O tej kradzieży odbywającej się pod osłoną nocy zaalarmował policję kierowca ciężarówki, który przebywał w pojeździe w momencie, kiedy dochodziło do przestępstwa. Zadzwonił na pyrzycką komendę i zgłosił, że na terenie Lipian odbywa się kradzież paliwa z pojazdu ciężarowego. Sprawcy za pomocą śrubokrętu wyłamali korek do wlewu paliwa i odsączyli 150 litrów oleju napędowego. Rabusie spłoszeni przez szofera szybko oddalili się miniwanem w kierunku Pyrzyc.
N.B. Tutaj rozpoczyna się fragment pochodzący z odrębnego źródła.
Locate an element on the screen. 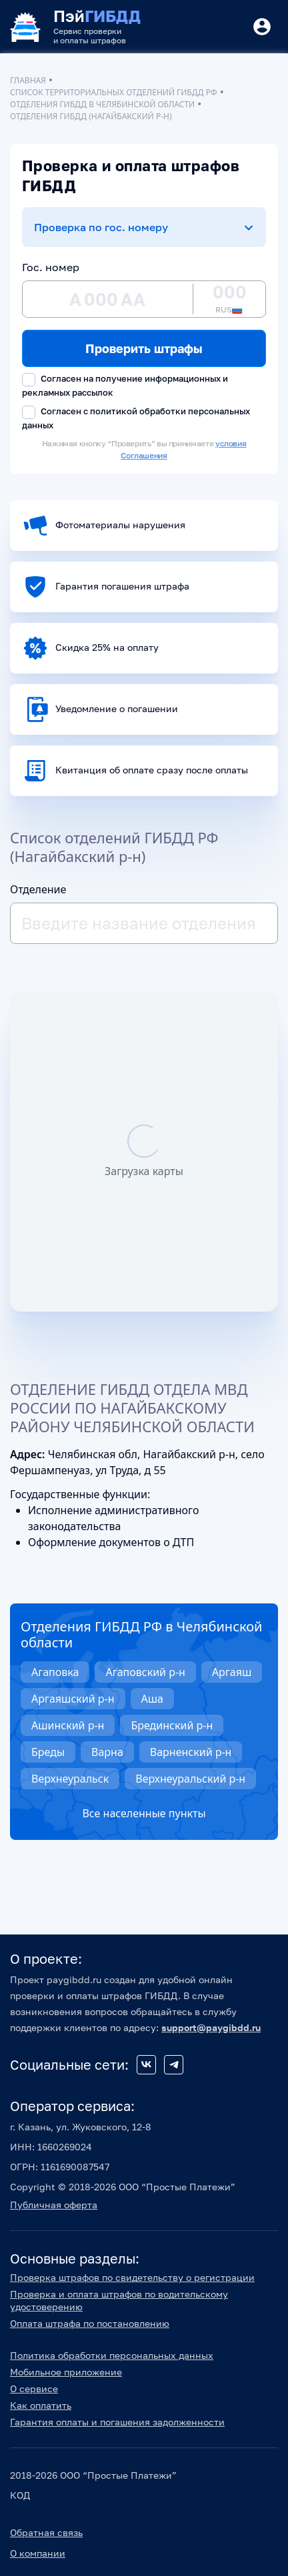 This screenshot has width=288, height=2576. Согласен на получение информационных и рекламных рассылок is located at coordinates (125, 385).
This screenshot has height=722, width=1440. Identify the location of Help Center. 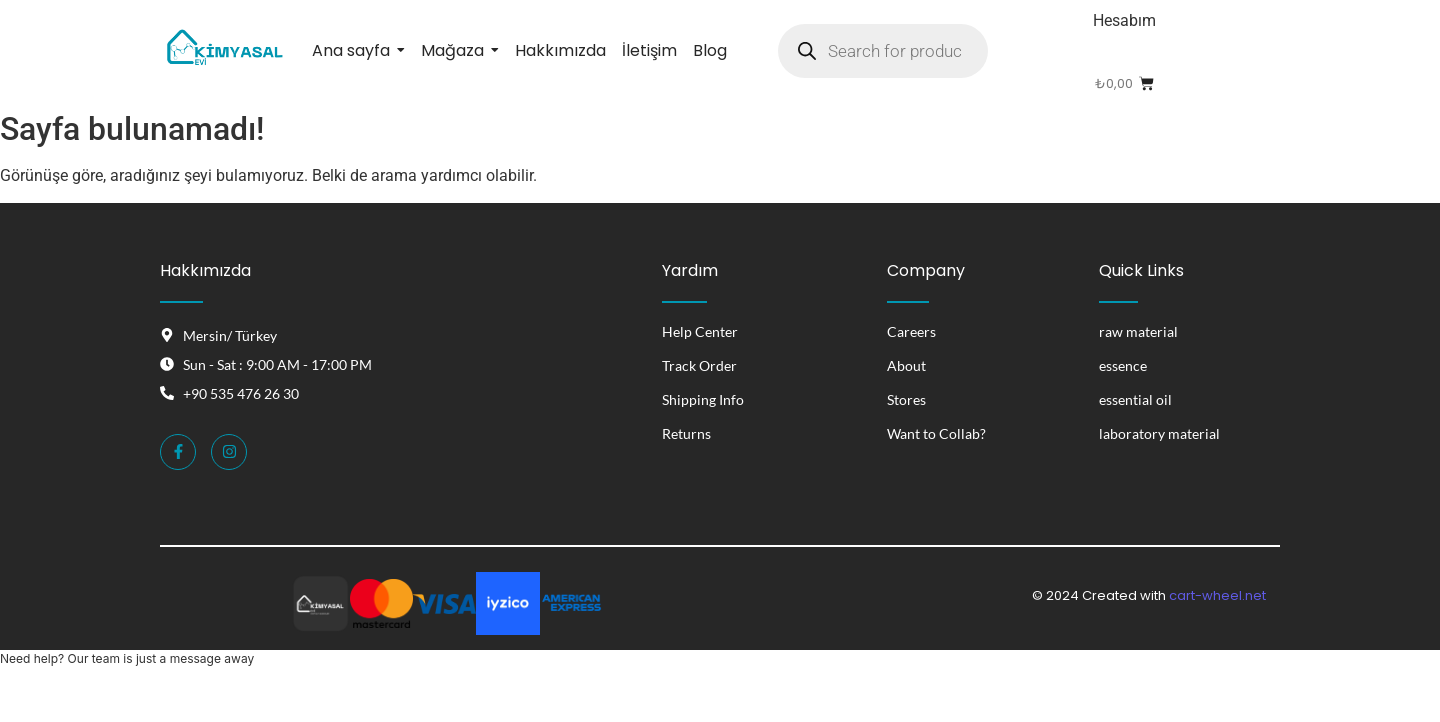 (700, 331).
Zobacz również: Roztrzaskał Ferrari omijając psa! Supersamochód za 1,8 mln zł rozbity w Gaszynie
Do akcji wkroczyli policjanci Komisariatu Policji w Lipianach. Na drodze prowadzącej do miejscowości Osetna zauważyli wskazanego podejrzanego Forda jadącego w ich kierunku. Kierujący pojazdem na wydane polecenie do zatrzymania, wybiegł z minivana w kierunku pól. W chwili gdy kierujący zaczął się oddalać z pojazdu z tylnej kanapy pojazdu wysiał drugi mężczyzna, który również rzucił się do ucieczki. Policjanci podjęli pościg. Kierowca zdołał uciec w ciemnościach, a drugiego z mężczyzn udało się dopaść. Policjanci w czasie przeszukania Forda ujawnili portfel wraz z dowodem osobistym drugiego ze sprawców.
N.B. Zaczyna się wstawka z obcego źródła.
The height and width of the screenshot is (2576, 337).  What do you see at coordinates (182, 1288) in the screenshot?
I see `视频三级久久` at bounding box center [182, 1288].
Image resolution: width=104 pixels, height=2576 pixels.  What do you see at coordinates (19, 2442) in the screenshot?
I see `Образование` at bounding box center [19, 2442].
Po pewnym czasie 41-latka, którego dokumenty zostały odnalezione w pojeździe, udało się zatrzymać 2 km od miejsca zdarzenia. Mężczyzna szedł pieszo w kierunku Pyrzyc. Obaj mężczyźni trafili do policyjnego aresztu, przyznali się do zarzucanego im czynu i złożyli wyjaśnienia. Teraz o ich dalszym losie zdecyduje sąd. Zgodnie z obowiązującymi przepisami za włamanie i kradzież grozi im kara nawet do 10 lat więzienia.